Il piccolo Charlie e il silenzio delle nostre Istituzioni, nuovo appello al Presidente del Consiglio provinciale

Egregio Presidente Bruno Dorigatti,

in data 10 luglio avevo inviato alla Sua attenzione una lettera per chiedere un intervento sul caso del piccolo Charlie Gard, un piccolo segnale per dire che le Istituzioni trentine non sono indifferenti di fronte all’oscuro pensiero che una vita non sia degna di essere vissuta, e perciò debba essere interrotta prima del tempo e del naturale decorso della malattia.

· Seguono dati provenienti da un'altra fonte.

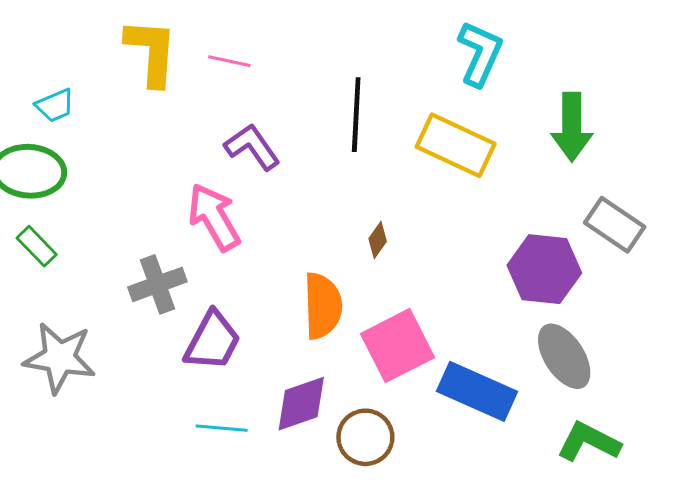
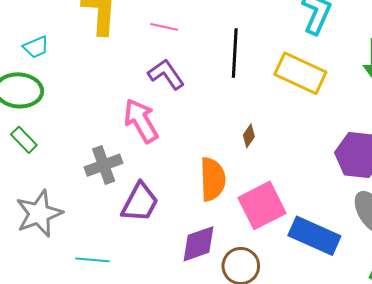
pink line: (229, 61) -> (164, 27), moved
gray star: (60, 358) -> (39, 214), turned -30
cyan line: (222, 428) -> (92, 260), moved

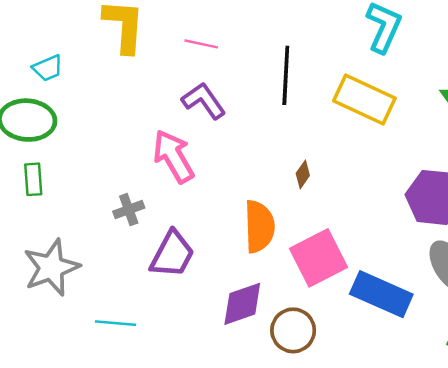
green rectangle: (24, 140) -> (33, 179), turned 40
gray cross: (104, 165) -> (129, 210), size x0.7

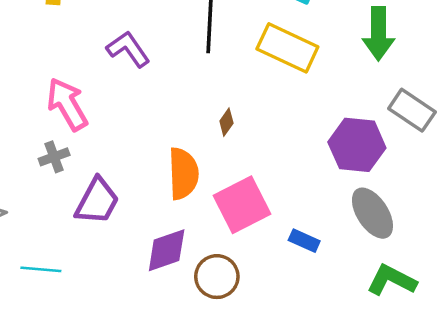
pink arrow: (173, 156) -> (67, 104), moved
blue rectangle: (381, 294) -> (304, 241), size x0.5

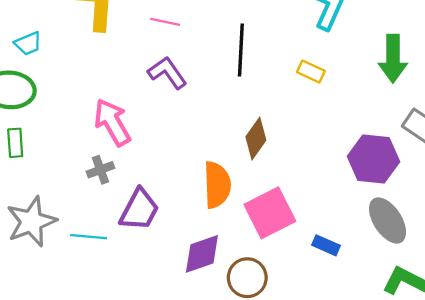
yellow rectangle: (287, 48) -> (311, 72), size x0.5
brown diamond: (226, 122) -> (256, 138), size x1.6
cyan line: (41, 269) -> (89, 237), moved

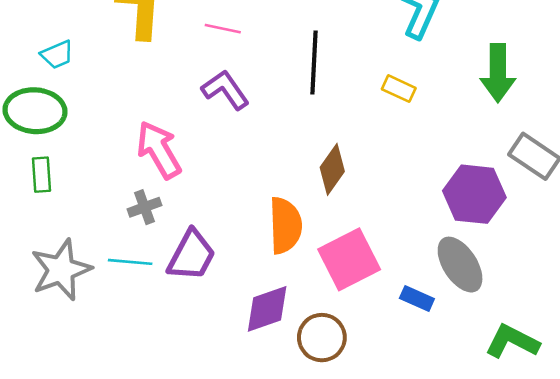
gray ellipse: (388, 220) -> (460, 265), moved
cyan line: (89, 237) -> (130, 262), moved

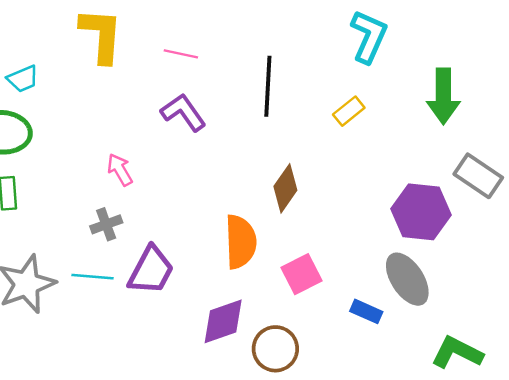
yellow rectangle: (399, 89) -> (349, 111), turned -64
pink arrow: (159, 150) -> (120, 170), size x0.6
pink square: (349, 259) -> (302, 274), size x0.7

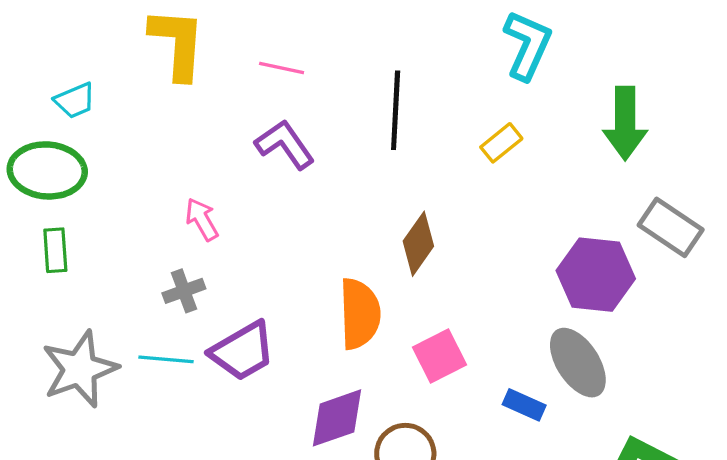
purple trapezoid: (151, 270) -> (243, 351), turned 32

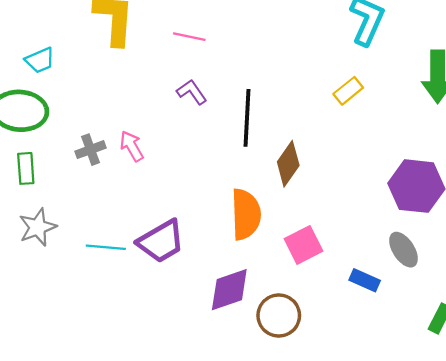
black line: (396, 110) -> (247, 118), moved
purple L-shape: (285, 144) -> (192, 92), size x0.7
gray cross: (184, 291) -> (91, 150), moved
gray ellipse: (578, 363) -> (403, 250), size x0.7
gray star: (80, 369) -> (38, 227), moved, size x0.7

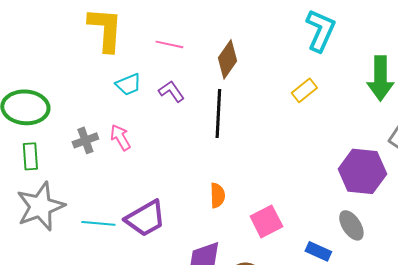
cyan trapezoid: (40, 60) -> (128, 84), moved
brown diamond: (288, 164) -> (227, 59), moved
orange semicircle: (246, 214) -> (217, 195), size x0.6
gray star: (38, 227) -> (40, 206), size x1.5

Con la presente sono a rinnovare l’appello, nel giorno in cui tale vicenda torna nelle aule dei tribunali inglesi, per una presa di posizione, come le tante espresse da parte della Presidenza del Consiglio provinciale di Trento su molteplici temi di attualità, anche internazionali, segno di attenzione e sensibilità al mondo che ci circonda.

Moltissime sono le persone nel mondo che si sono mobilitate per salvare questo bambino. A tal proposito anche a Trento si è tenuta il 6 luglio una processione e un momento di preghiera per Charlie. Anche alcuni enti territoriali hanno deciso di mandare un segnale al mondo: la Regione Lombardia ad esempio ha apposto un cartello con l’hashtag “Save Charlie”, mentre il Comune di Savona ha disposto di illuminare il Municipio di blu, così come è stata illuminata di blu la cupola di Novara e la fontana di piazza Dante a Imperia; in Trentino a illuminarsi di blu è stato il Comune di Avio.

Un silenzio assordante pare invece provenire dalle massime istituzioni trentine. E’ un’occasione troppo importante per non schierarsi al fianco di tutti Charlie del mondo, per sostenere il diritto alla vita, un diritto legato al riconoscimento della loro umanità, che non viene meno a causa della malattia e che nessuna sentenza può autorizzare ed ignorare.

Fiducioso della Sua attenzione, porgo cordiali saluti.

Cons. Claudio Cia

Esito dell'iniziativa

 

Lettera di sollecito inviata al presidente del Consiglio provinciale Bruno Dorigatti, dopo la precedente richiesta del 10 luglio.